[Recorded data]
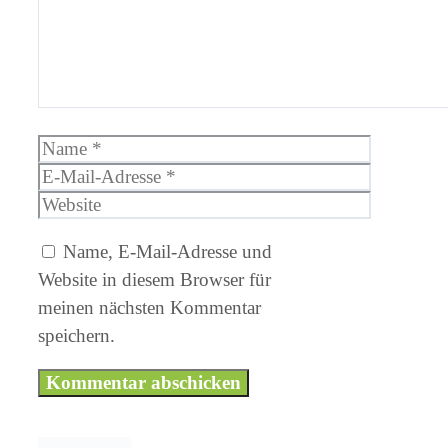
Name
E-
Mail-
Website
Adresse
Name, E-Mail-Adresse und
Website in diesem Browser für
meinen nächsten Kommentar
speichern.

### What you should do
Return only those lines of the records that contain the string "Website".

### Result
Website
Website in diesem Browser für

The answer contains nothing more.